Pollution under a policy is defined basically as an irritant or a contaminant, so with that definition, almost anything can be an irritant or a contaminant, and general liability policies that are in the market exclude coverage for pollution. They have what’s called a total and absolute pollution exclusion, so if you have a general liability policy and it has a total and absolute pollution exclusion, you have no coverage for any bodily injury caused by an irritant or a contaminant. It leaves a tremendous gap in a general liability policy, for both a products perspective, and from a bodily injury and property damage perspective.

What kinds of exposures do you work on?
The types of exposures that I work on range from somebody with a fuel distributor with a tank farm to asbestos abatement contractors, asbestos and lead abatement, mold abatement, demolition contractors, and then all sorts of manufacturers, distributors, site pollution for anything from hotels to condos, apartments, country clubs, and resorts.
 
Besides pollution exclusions, what are some of the major issues affecting your line of business?
It is that there is such a growing accessibility to the products and not a growing education on how those products work, so one of my major jobs that I do is fixing other people’s errors because we have a lot of brokers and agents alike in the marketplace that think that because they have access to these products, that they therefore can place it by going to a carrier, sending in an application and saying, ‘I need contractors’ pollution liability.’

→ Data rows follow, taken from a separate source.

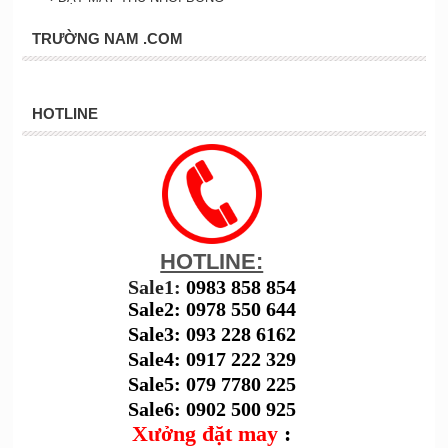
TRƯỜNG NAM .COM
HOTLINE
HOTLINE:
Sale1:
0983 858 854
Sale2: 0978 550 644
Sale3: 093 228 6162
Sale4: 0917 222 329
Sale5: 079 7780 225
Sale6: 0902 500 925
Xưởng đặt may
: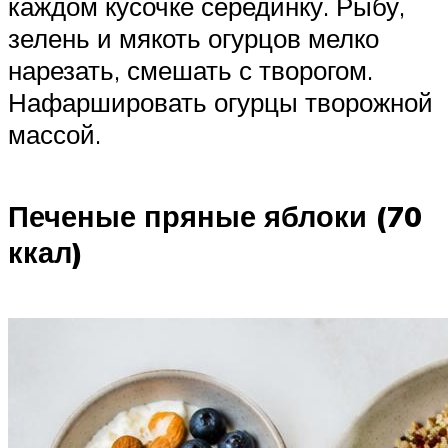
каждом кусочке серединку. Рыбу,
зелень и мякоть огурцов мелко
нарезать, смешать с творогом.
Нафаршировать огурцы творожной
массой.
Печеные пряные яблоки (70
ккал)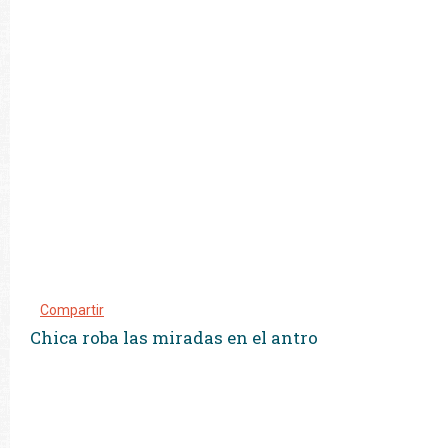
Compartir
Chica roba las miradas en el antro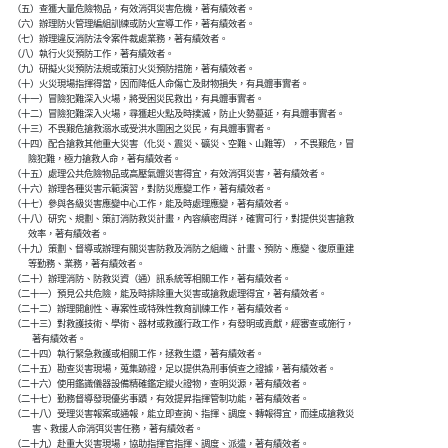
    （五）查獲大量危險物品，有效消弭災害危機，著有績效者。

    （六）辦理防火管理編組訓練或防火宣導工作，著有績效者。

    （七）辦理違反消防法令案件裁處業務，著有績效者。

    （八）執行火災預防工作，著有績效者。

    （九）研擬火災預防法規或策訂火災預防措施，著有績效者。

    （十）火災現場指揮得當，因而降低人命傷亡及財物損失，有具體事實者。

    （十一）冒險犯難深入火場，將受困災民救出，有具體事實者。

    （十二）冒險犯難深入火場，尋獲起火點及時撲滅，防止火勢蔓延，有具體事實者。

    （十三）不畏艱危搶救溺水或受洪水圍困之災民，有具體事實者。

    （十四）配合搶救其他重大災害（化災、震災、礦災、空難、山難等），不畏艱危，冒

            險犯難，極力搶救人命，著有績效者。

    （十五）處理公共危險物品或高壓氣體災害得宜，有效消弭災害，著有績效者。

    （十六）辦理各種災害示範演習，對防災應變工作，著有績效者。

    （十七）參與各級災害應變中心工作，能及時處理應變，著有績效者。

    （十八）研究、規劃、策訂消防救災計畫，內容縝密周詳，確實可行，對提供災害搶救

            效率，著有績效者。

    （十九）策劃、督導或辦理有關災害防救及消防之組織、計畫、預防、應變、復原重建

            等勤務、業務，著有績效者。

    （二十）辦理消防、防救災資（通）訊系統等相關工作，著有績效者。

    （二十一）預見公共危險，能及時排除重大災害或搶救處理得宜，著有績效者。

    （二十二）辦理開創性、專案性或特殊性教育訓練工作，著有績效者。

    （二十三）對救護技術、學術、器材或救護行政工作，有發明或貢獻，經審查或施行，

              著有績效者。

    （二十四）執行緊急救護或相關工作，拯救生還，著有績效者。

    （二十五）勘查災害現場，蒐集跡證，足以提供為刑事偵查之證據，著有績效者。

    （二十六）使用鑑識儀器設備精確鑑定縱火證物，查明災源，著有績效者。

    （二十七）勤務督導發現優劣事蹟，有效提昇指揮管制功能，著有績效者。

    （二十八）受理災害報案或通報，能立即查詢、指揮、調度、轉報得宜，而達成搶救災

              害、救援人命消弭災害任務，著有績效者。

    （二十九）赴重大災害現場，協助指揮官指揮、調度、派遣，著有績效者。
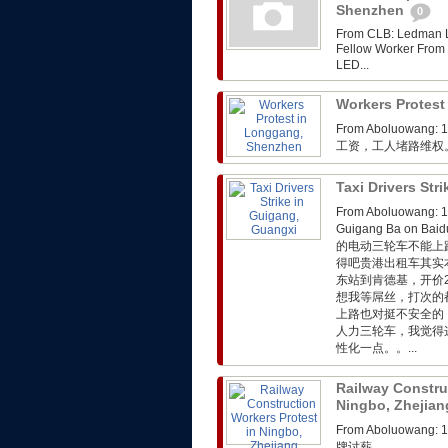
Shenzhen
0
From CLB: Ledman LE
Fellow Worker 
LED...
Workers Protes
From Aboluo
工资，工人堵路维权
Taxi Drivers Str
From Aboluowa
Guigang Ba on
的电动三轮车不能上
得吧贵港出租车其实
东站到肯德基，开价
想我等屌丝，打次的
上路也对挺不安全的
人力三轮车，我觉得
性化一点。。...
Railway Constru
Ningbo, Zhejia
From Aboluo
牌讨薪。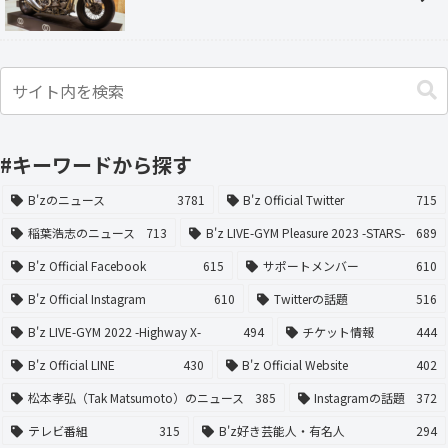
#キーワードから探す
B'zのニュース
3781
B'z Official Twitter
715
稲葉浩志のニュース
713
B'z LIVE-GYM Pleasure 2023 -STARS-
689
B'z Official Facebook
615
サポートメンバー
610
B'z Official Instagram
610
Twitterの話題
516
B'z LIVE-GYM 2022 -Highway X-
494
チケット情報
444
B'z Official LINE
430
B'z Official Website
402
松本孝弘（Tak Matsumoto）のニュース
385
Instagramの話題
372
テレビ番組
315
B'z好き芸能人・有名人
294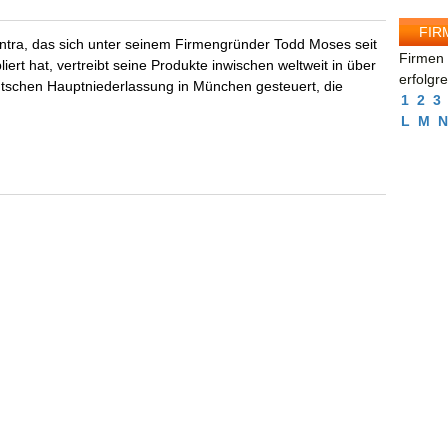
FIR
ra, das sich unter seinem Firmengründer Todd Moses seit
Firmen 
ert hat, vertreibt seine Produkte inwischen weltweit in über
erfolgr
utschen Hauptniederlassung in München gesteuert, die
1
2
3
L
M
N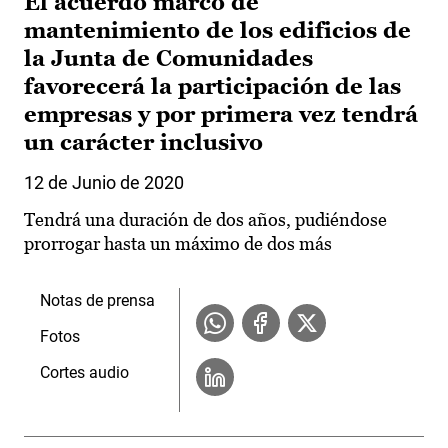
El acuerdo marco de
mantenimiento de los edificios de
la Junta de Comunidades
favorecerá la participación de las
empresas y por primera vez tendrá
un carácter inclusivo
12 de Junio de 2020
Tendrá una duración de dos años, pudiéndose
prorrogar hasta un máximo de dos más
Notas de prensa
Fotos
Cortes audio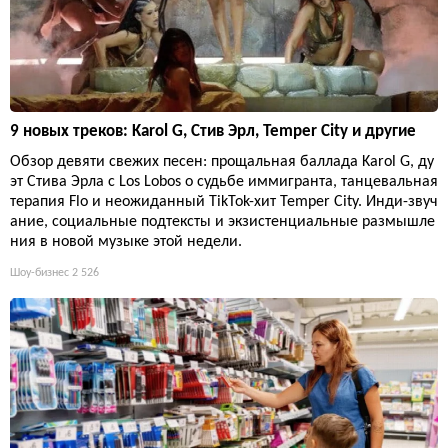
9 новых треков: Karol G, Стив Эрл, Temper City и другие
Обзор девяти свежих песен: прощальная баллада Karol G, ду
эт Стива Эрла с Los Lobos о судьбе иммигранта, танцевальная
терапия Flo и неожиданный TikTok-хит Temper City. Инди-звуч
ание, социальные подтексты и экзистенциальные размышле
ния в новой музыке этой недели.
Шоу-бизнес
2 526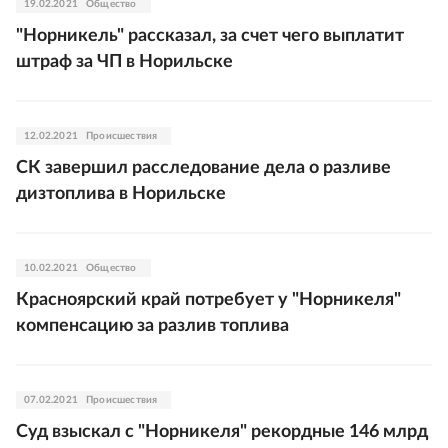
19.02.2021
Общество
"Норникель" рассказал, за счет чего выплатит
штраф за ЧП в Норильске
12.02.2021
Происшествия
СК завершил расследование дела о разливе
дизтоплива в Норильске
10.02.2021
Общество
Красноярский край потребует у "Норникеля"
компенсацию за разлив топлива
07.02.2021
Происшествия
Суд взыскал с "Норникеля" рекордные 146 млрд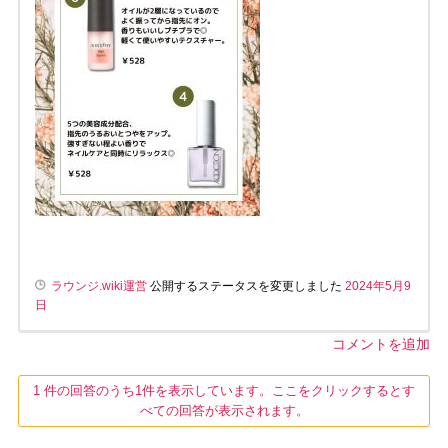
ラウンジ.wiki運営
公開するステータスを変更しました
2024年5月9
日
コメントを追加
1 件の回答のうち1件を表示しています。ここをクリックするとす
べての回答が表示されます。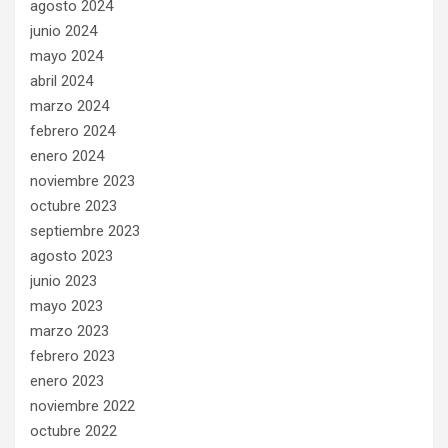
agosto 2024
junio 2024
mayo 2024
abril 2024
marzo 2024
febrero 2024
enero 2024
noviembre 2023
octubre 2023
septiembre 2023
agosto 2023
junio 2023
mayo 2023
marzo 2023
febrero 2023
enero 2023
noviembre 2022
octubre 2022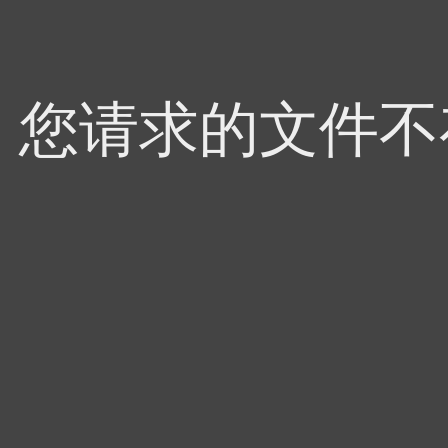
4，您请求的文件不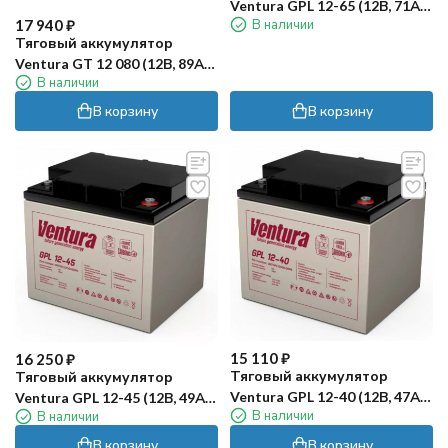
Ventura GPL 12-65 (12В, 71Ач,
17 940
₽
В наличии
AGM)
Тяговый аккумулятор
Ventura GT 12 080 (12В, 89Ач,
В наличии
AGM)
В корзину
В корзину
15 110
₽
16 250
₽
Тяговый аккумулятор
Тяговый аккумулятор
Ventura GPL 12-40 (12В, 47Ач,
Ventura GPL 12-45 (12В, 49Ач,
В наличии
В наличии
AGM)
AGM)
В корзину
В корзину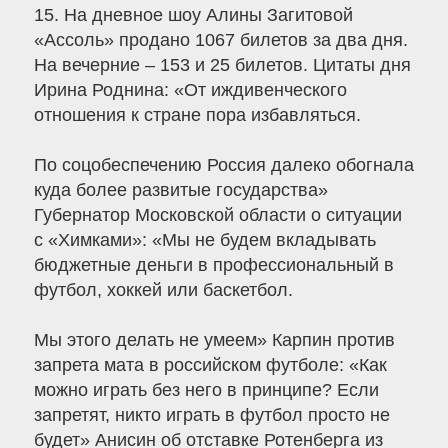
15. На дневное шоу Алины Загитовой
«Ассоль» продано 1067 билетов за два дня.
На вечерние – 153 и 25 билетов. Цитаты дня
Ирина Роднина: «От иждивенческого
отношения к стране пора избавляться.
По соцобеспечению Россия далеко обогнала
куда более развитые государства»
Губернатор Московской области о ситуации
с «Химками»: «Мы не будем вкладывать
бюджетные деньги в профессиональный в
футбол, хоккей или баскетбол.
Мы этого делать не умеем» Карпин против
запрета мата в российском футболе: «Как
можно играть без него в принципе? Если
запретят, никто играть в футбол просто не
будет» Анисин об отставке Ротенберга из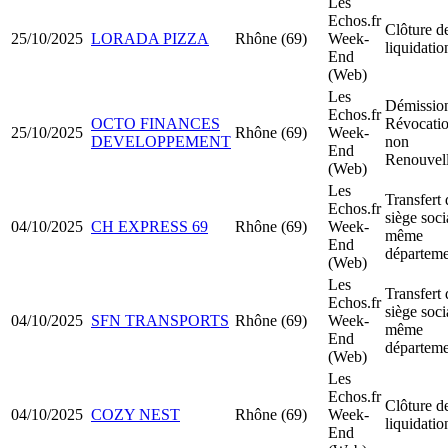
Les
Echos.fr
Clôture d
25/10/2025
LORADA PIZZA
Rhône (69)
Week-
liquidatio
End
(Web)
Les
Démission
Echos.fr
OCTO FINANCES
Révocatio
25/10/2025
Rhône (69)
Week-
DEVELOPPEMENT
non
End
Renouvel
(Web)
Les
Transfert 
Echos.fr
siège soci
04/10/2025
CH EXPRESS 69
Rhône (69)
Week-
même
End
départeme
(Web)
Les
Transfert 
Echos.fr
siège soci
04/10/2025
SFN TRANSPORTS
Rhône (69)
Week-
même
End
départeme
(Web)
Les
Echos.fr
Clôture d
04/10/2025
COZY NEST
Rhône (69)
Week-
liquidatio
End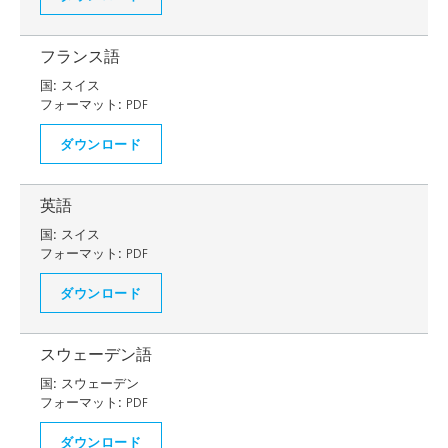
フランス語
国:
スイス
フォーマット:
PDF
ダウンロード
英語
国:
スイス
フォーマット:
PDF
ダウンロード
スウェーデン語
国:
スウェーデン
フォーマット:
PDF
ダウンロード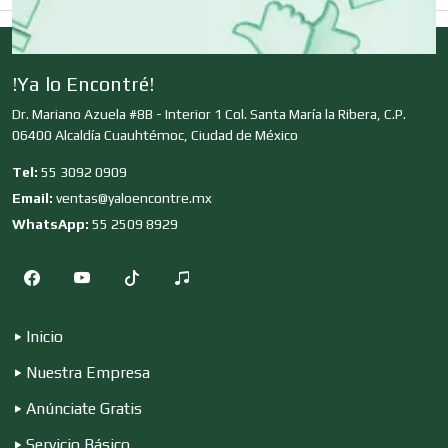
Clubes Deportivos
!Ya lo Encontré!
Dr. Mariano Azuela #8B - Interior 1 Col. Santa María la Ribera, C.P.
Cocinas Integrales
06400 Alcaldía Cuauhtémoc, Ciudad de México
Tel:
55 3092 0909
Email:
ventas@yaloencontre.mx
Combustibles y Lubricantes
WhatsApp:
55 2509 8929
Compresores de aire
Inicio
Computadoras
Nuestra Empresa
Anúnciate Gratis
Conferencias Empresariales
Servicio Básico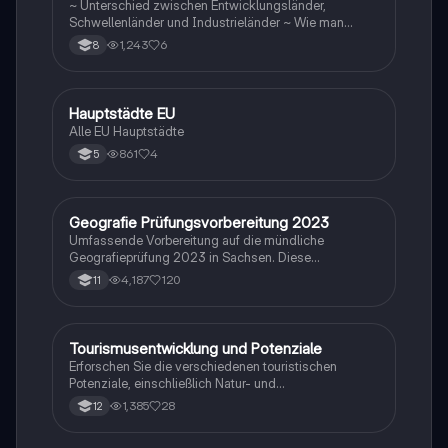
~ Unterschied zwischen Entwicklungsländer,
Schwellenländer und Industrieländer ~ Wie man
gegen die Disparitäten kämpfen sollte
1,243
6
8
H
Hauptstädte EU
Geographie/Erdkunde
Alle EU Hauptstädte
861
4
5
Geografie Prüfungsvorbereitung 2023
Geographie/Erdkunde
Umfassende Vorbereitung auf die mündliche
Geografieprüfung 2023 in Sachsen. Diese
Zusammenstellung deckt alle relevanten Themen ab,
4,187
120
11
darunter Windbildung, globale Disparitäten,
Bevölkerungsstrukturen, Klimazonen,
landwirtschaftliche Typen und mehr. Ideal für
Studierende, die sich auf ihre Prüfungen vorbereiten
Tourismusentwicklung und Potenziale
Geographie/Erdkunde
möchten.
Erforschen Sie die verschiedenen touristischen
Potenziale, einschließlich Natur- und
Kulturraumpotenzial, sowie das
1,385
28
12
Wachstumszyklusmodell von Richard Butler. Diese
Zusammenfassung behandelt die Phasen der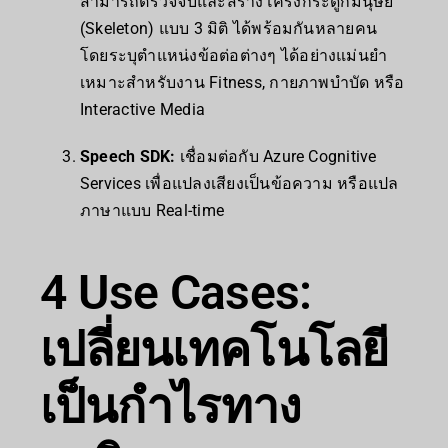
สามารถตรวจจับและสร้างโครงกระดูกมนุษย์
(Skeleton) แบบ 3 มิติ ได้พร้อมกันหลายคน
โดยระบุตำแหน่งข้อต่อต่างๆ ได้อย่างแม่นยำ
เหมาะสำหรับงาน Fitness, กายภาพบำบัด หรือ
Interactive Media
Speech SDK:
เชื่อมต่อกับ Azure Cognitive
Services เพื่อแปลงเสียงเป็นข้อความ หรือแปล
ภาษาแบบ Real-time
4 Use Cases:
เปลี่ยนเทคโนโลยี
เป็นกำไรทาง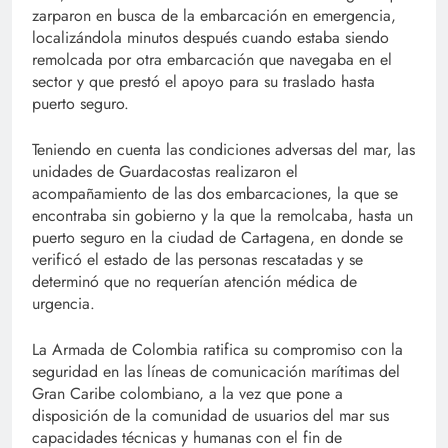
zarparon en busca de la embarcación en emergencia,
localizándola minutos después cuando estaba siendo
remolcada por otra embarcación que navegaba en el
sector y que prestó el apoyo para su traslado hasta
puerto seguro.
Teniendo en cuenta las condiciones adversas del mar, las
unidades de Guardacostas realizaron el
acompañamiento de las dos embarcaciones, la que se
encontraba sin gobierno y la que la remolcaba, hasta un
puerto seguro en la ciudad de Cartagena, en donde se
verificó el estado de las personas rescatadas y se
determinó que no requerían atención médica de
urgencia.
La Armada de Colombia ratifica su compromiso con la
seguridad en las líneas de comunicación marítimas del
Gran Caribe colombiano, a la vez que pone a
disposición de la comunidad de usuarios del mar sus
capacidades técnicas y humanas con el fin de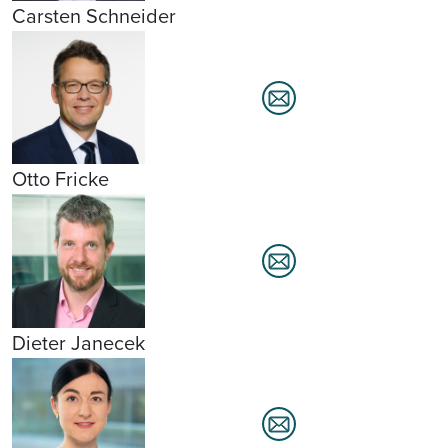
Carsten Schneider
Otto Fricke
Dieter Janecek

The carrier always gives you just what they want to give you, so they send back a quote for contractors’ pollution liability, and they think, ‘great, I have my quote,’ and [pass it onto the client]. The problem is the environmental forms are not standardized, like a GL form would be. Every carrier’s products vary because they’re carrier-specific so what you buy from one carrier may be completely different than the same product that you buy from another carrier. If you buy CPL from one, it may include XYZ and if you buy it from somebody else, it may exclude that XYZ. That’s true across the board.

So, the biggest problem is people think because the accessibility is there and it’s growing and everybody wants to participate, these carriers give more and more people access to it, but they don’t have the expertise to be writing it correctly.

What are your recommendations to address the education gap?
What I recommend is that if they’re going to specialize in it, that they get the education that it takes to do it properly, but I recommend that for agents who aren’t going to have a specialty in it, that they reach out to a specialty broker who does.